Using a lacy bra as a pitch prop at last month’s RealScreen Summit in Washington, D.C., Armstrong garnered favorable reviews for a 10-hour factual series project called The Secret Science of Everyday Things. Developed with the support of Discovery Canada and Telefilm, the series examines the lesser unknown realities of stuff like lingerie, cosmetics, glass, cardboard, rubber and poisons.
A team of 20 engineers and technicians with Pixcom International, including company president and founder Jacquelin Bouchard, spent five weeks in Salt Lake City providing technical broadcast services for the 19th Winter Olympics to France 2 (France Television) and Eurosport. It’s Pixcom’s fourth Olympic performance, following Atlanta, Nagano and Sydney. The company’s international technical division launched in 1994 when it provided the World Cup of Soccer feed for TF1 from Dallas, TX.
Pixcom produces a wide range of Quebec TV shows such as Les Choix de Sophie, Fred-Dy, ID Maison and the high-tech mag La Revanche des NerdZ, broadcast on Z.
Upcoming film action
Upcoming STCVQ film action includes Tag…l’Epilogue, a Zone3 sequel to Radio-Canada’s gritty street-side youth drama series Tag. Francine Forest is producing and Pierre Houle is the director. Shooting goes from April 8 to late June.
Producer Iain Paterson of VTruth Productions and director Bryan Spicer are in town to shoot the ABC pilot Veritas. Michael Joy is the production designer. Jean Bouret is art director. B.C.-based Joel Ransom is the DOP and Pierre Laberge is PM. Veritas shoots from March 14 to April 18.
Kekchi Films Productions and French director Pierre Aknine are in town March 9-20 to shoot Jean Moulin, a TV movie/miniseries on the legendary French resistance figure.

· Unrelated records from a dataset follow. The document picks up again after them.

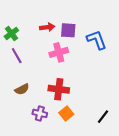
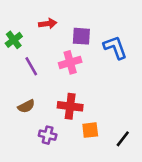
red arrow: (47, 27) -> (48, 24), moved
purple line: (17, 56) -> (31, 66), moved
orange square: (66, 113) -> (90, 130), moved, turned 32

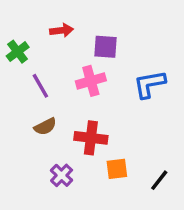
blue L-shape: (115, 47) -> (149, 84), moved, turned -80
brown semicircle: (26, 106) -> (45, 126), moved
purple cross: (48, 135) -> (62, 175), turned 30

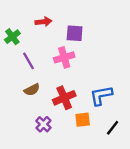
blue L-shape: (149, 84) -> (101, 95), moved
red cross: (91, 138) -> (64, 98), turned -30

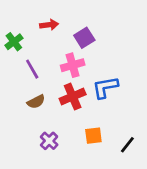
purple square: (75, 33) -> (84, 38), turned -36
blue L-shape: (101, 95) -> (105, 87), moved
red cross: (64, 98) -> (73, 96), moved

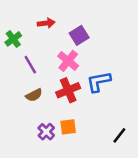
pink cross: (73, 65) -> (68, 61), turned -35
orange square: (93, 136) -> (68, 127), moved

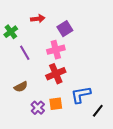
pink cross: (68, 61) -> (56, 50), turned 36
blue L-shape: (99, 82) -> (81, 95), moved
brown semicircle: (34, 95) -> (21, 87), moved

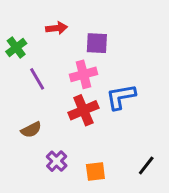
purple square: (65, 29) -> (97, 43), turned 35
blue L-shape: (81, 95) -> (121, 97), moved
orange square: (56, 104) -> (95, 172), moved

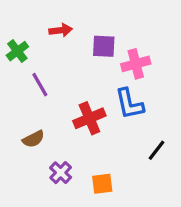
pink cross: (83, 74) -> (136, 64), moved
blue L-shape: (121, 97) -> (129, 104), turned -92
black line: (146, 166) -> (157, 150), moved

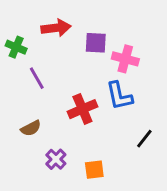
red arrow: (61, 30) -> (56, 28), size x1.4
green cross: (17, 51) -> (16, 47), turned -30
pink cross: (136, 64) -> (125, 59), turned 30

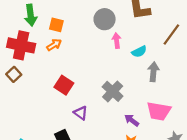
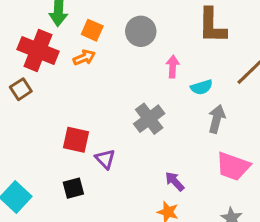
gray circle: (105, 19) -> (141, 31), moved
red square: (64, 85) -> (76, 140), moved, turned -30
gray cross: (113, 91) -> (149, 119), moved
pink trapezoid: (159, 111) -> (233, 166), moved

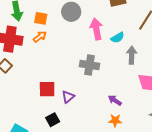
pink arrow: (173, 67) -> (96, 29), size x1.5
gray cross: (149, 119) -> (90, 65), turned -30
purple triangle: (105, 159) -> (68, 97), turned 48

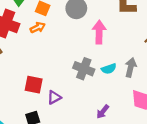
cyan semicircle: (118, 38) -> (109, 69), moved
purple arrow: (115, 100) -> (103, 112), turned -96

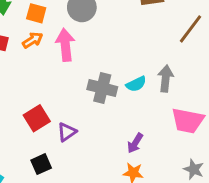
pink arrow: (99, 32) -> (65, 45), moved
red square: (34, 85) -> (37, 118), turned -36

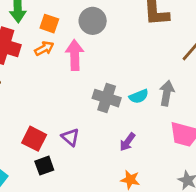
red square: (37, 118) -> (34, 139), moved, turned -35
purple triangle: (67, 132) -> (70, 137), turned -48
purple arrow: (135, 143) -> (127, 142), moved

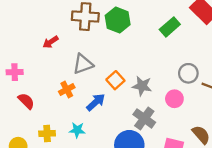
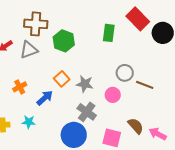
green hexagon: (118, 20) -> (64, 41), moved
green rectangle: (170, 27) -> (109, 33), turned -42
gray triangle: (83, 64) -> (29, 50), moved

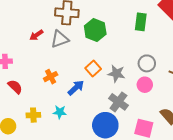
gray circle: (125, 73) -> (147, 63), moved

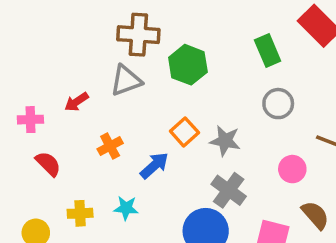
green rectangle: (141, 22) -> (268, 51), turned -30
red arrow: (36, 35) -> (76, 102), moved
gray circle: (147, 63) -> (278, 104), moved
pink circle: (145, 85) -> (292, 169), moved

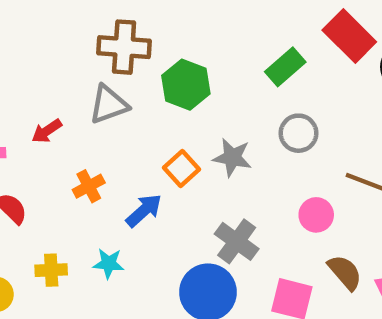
green rectangle: (268, 51) -> (285, 67), turned 72
gray star: (225, 141) -> (232, 157), moved

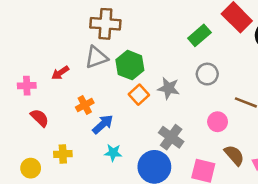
green hexagon: (186, 85) -> (130, 65), moved
blue arrow: (144, 210) -> (103, 124), moved
cyan star: (109, 263) -> (113, 153), moved

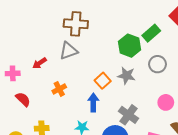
green hexagon: (130, 65) -> (130, 46), moved
blue arrow: (103, 124) -> (93, 102), moved, turned -48

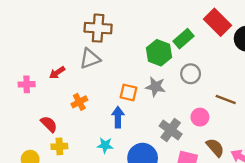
orange square: (103, 81) -> (128, 93), turned -35
red semicircle: (23, 99) -> (49, 124), moved
gray cross: (129, 115) -> (171, 130), moved

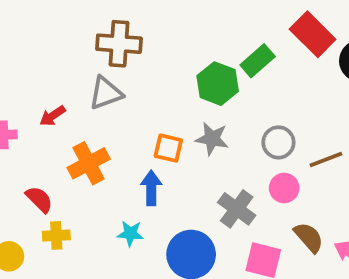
gray circle: (191, 74) -> (278, 142), moved
brown line: (226, 100) -> (326, 160), turned -42
orange cross: (79, 102) -> (89, 163), size x1.5

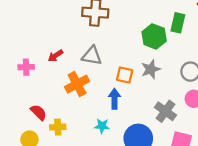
green rectangle: (258, 61) -> (178, 23), turned -36
gray triangle: (106, 93) -> (92, 56), moved, turned 30
gray star: (212, 139) -> (151, 69), turned -30
red semicircle: (39, 199) -> (39, 112), moved

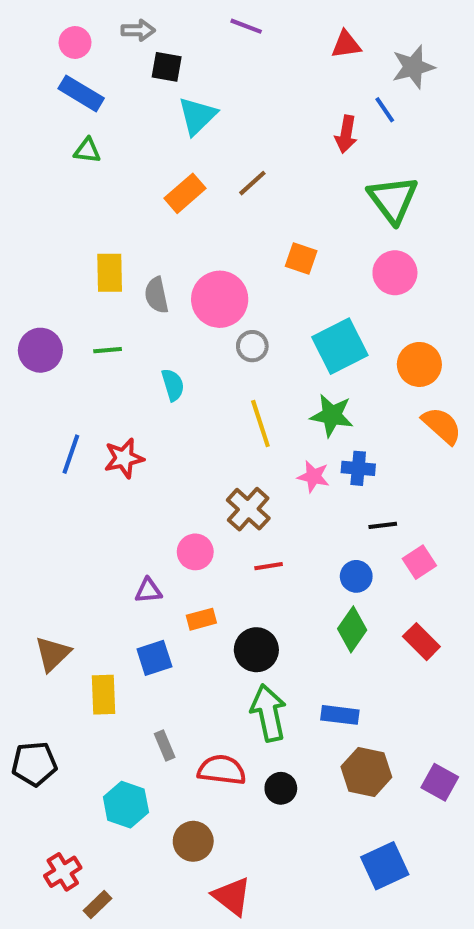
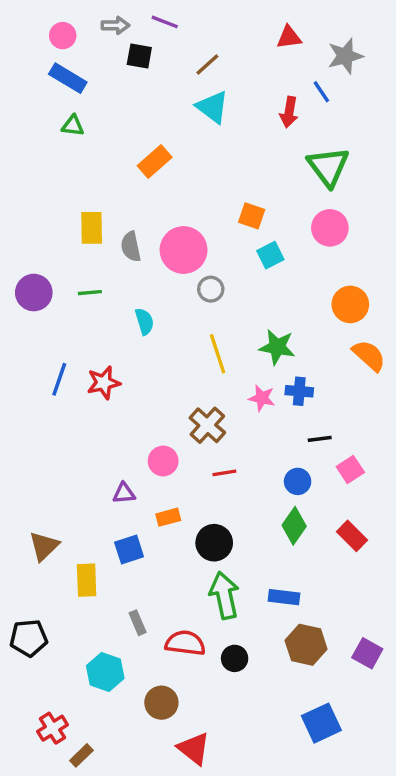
purple line: (246, 26) -> (165, 22), moved
cyan triangle: (197, 116) -> (212, 107), moved, turned -39
brown line: (252, 183) -> (207, 65), moved
cyan square: (340, 346) -> (270, 255), moved, size x0.6

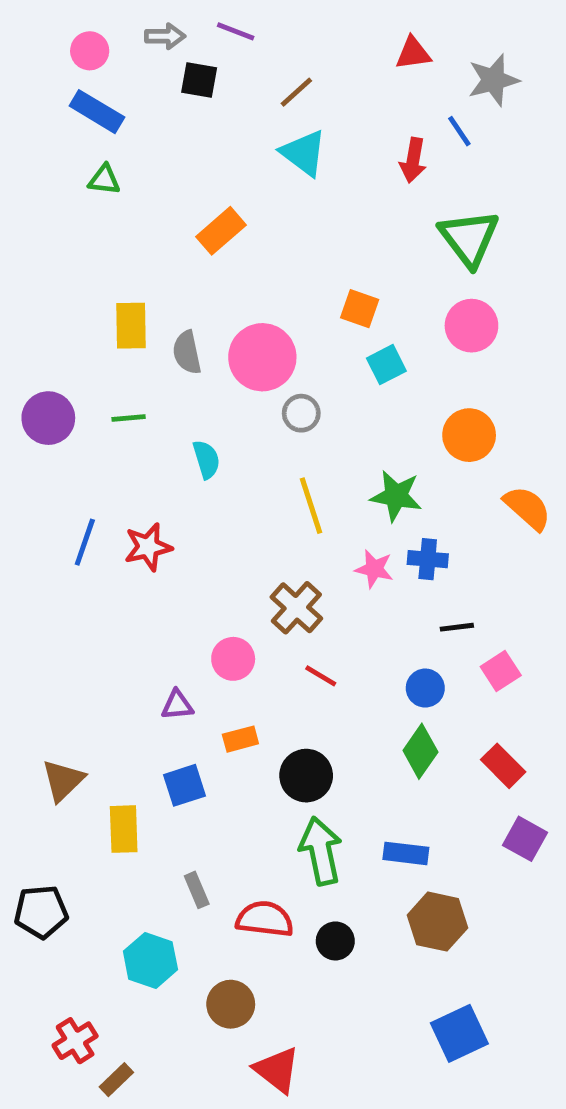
orange circle: (350, 304) -> (469, 435), moved
red line: (224, 473) -> (321, 676), turned 40
purple square: (367, 653) -> (525, 839), moved

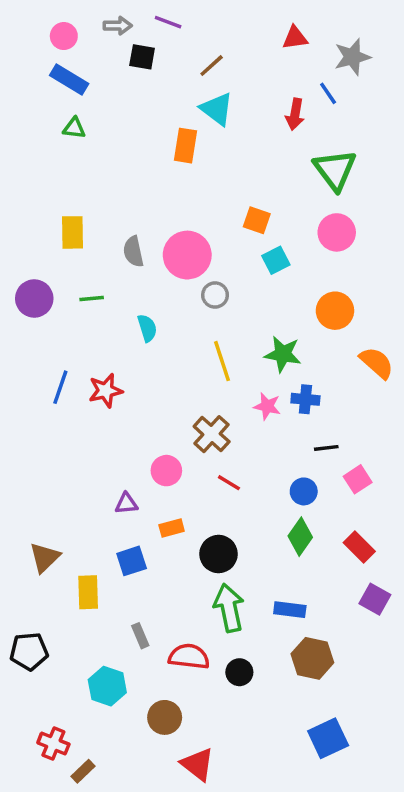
orange rectangle: (221, 231) -> (185, 146), moved, turned -40
yellow rectangle: (131, 326) -> (73, 232), moved
red cross: (75, 1041) -> (53, 743), turned -36

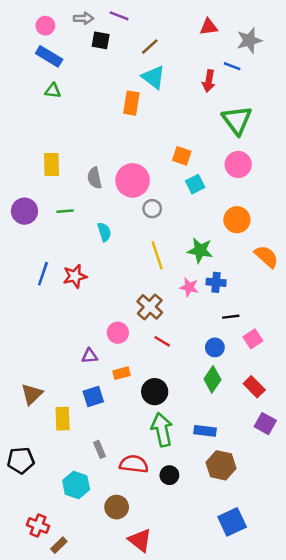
blue line: (328, 93) -> (232, 66), turned -35

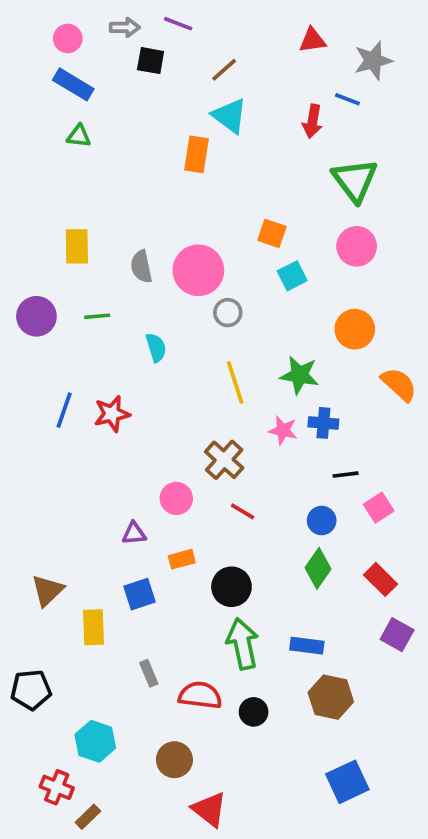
cyan hexagon: (76, 485) -> (95, 741), moved

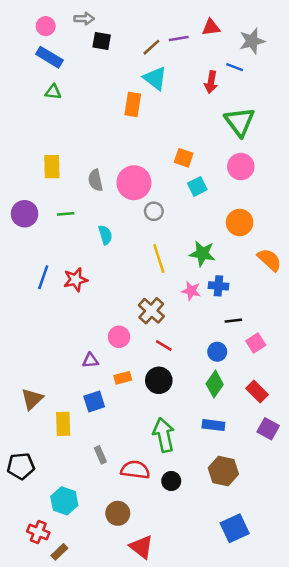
purple line: (178, 24) -> (179, 39), moved, turned -30
black circle: (231, 587) -> (159, 380), moved
blue rectangle: (307, 646) -> (213, 425), moved

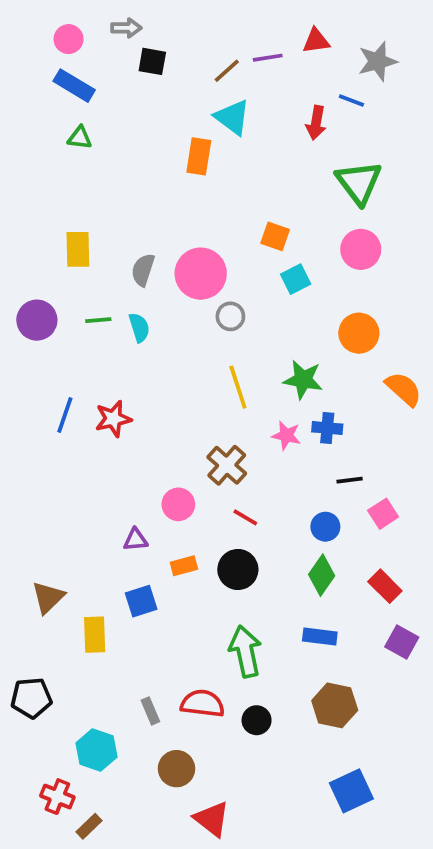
gray semicircle: (95, 180) -> (143, 270), turned 30
cyan semicircle: (105, 235) -> (139, 328), moved
gray rectangle: (100, 455) -> (150, 711), moved

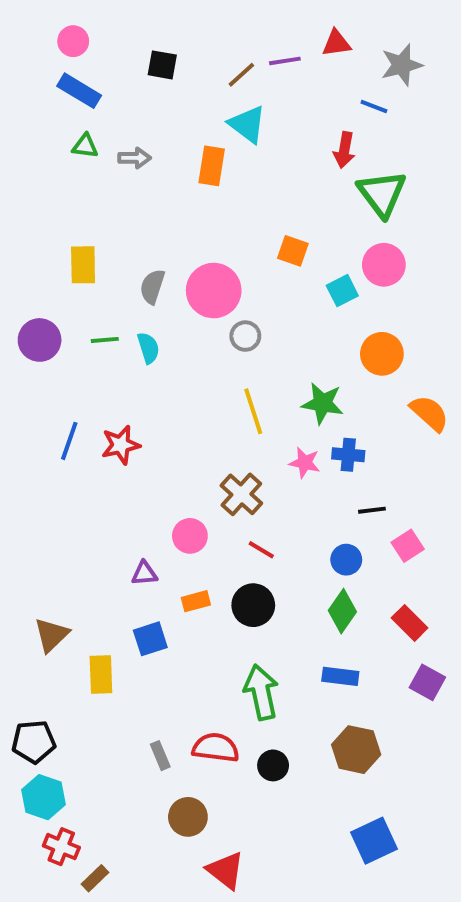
gray arrow: (126, 28) -> (135, 158), moved
red arrow: (316, 123) -> (344, 150), moved
cyan square: (296, 279) -> (342, 291), moved
cyan hexagon: (96, 750) -> (43, 797), moved

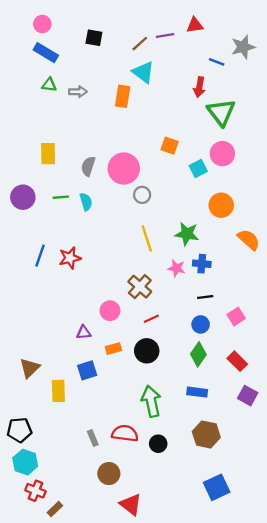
gray star: (402, 65) -> (243, 47), moved
black line: (372, 510) -> (205, 297), moved
red line: (261, 550) -> (151, 319), turned -56

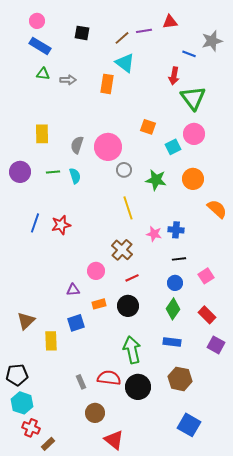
green star: (187, 234) -> (156, 180), moved
black circle: (158, 444) -> (138, 387), size x1.6
blue square: (217, 487) -> (189, 425), turned -35

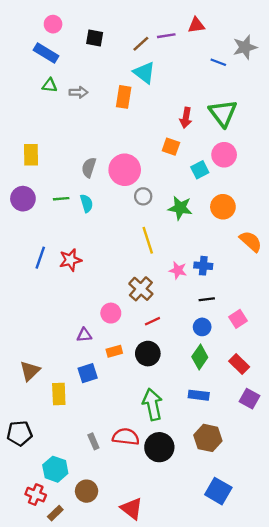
pink circle: (37, 21) -> (53, 24), moved
red arrow: (174, 76) -> (186, 118), moved
yellow rectangle: (42, 134) -> (31, 155), moved
cyan hexagon: (22, 403) -> (55, 469), moved
brown circle: (95, 413) -> (87, 491), moved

The film’s producers, Jean-Pierre Guerin and Veronique Marchat of GMT Productions, Paris, are coproducers on the $55-million miniseries Napoleon, produced in Canada by Claude Leger of Transfilm in association with A&E Networks. Director Yves Simoneau and cast, Gerard Depardieu, John Malkovich, Christian Clavier in the title role, Isabella Rossellini and Canadian actors Jessica Pare and David La Haye, filmed in various Quebec locations over a few short days last month, including Yamaska Park, which stood in for the snowbound battlefields of Russia. Remstar Distribution has Canadian rights.
Bernard Emond’s (La Femme qui boit) second feature 20h17, starring Luc Picard, starts seven weeks of filming March 25. Bernardette Payeur of ACPAV is producing. Real Chabot is supervising producer/PM and J.P. St-Louis is the cinematographer. Andre-Line Beauparlant (Mariages) is the art director.
And director Ziad Touma and Couzin Films are tenatively slated to shoot the low-budget feature Saved by the Belles early this spring.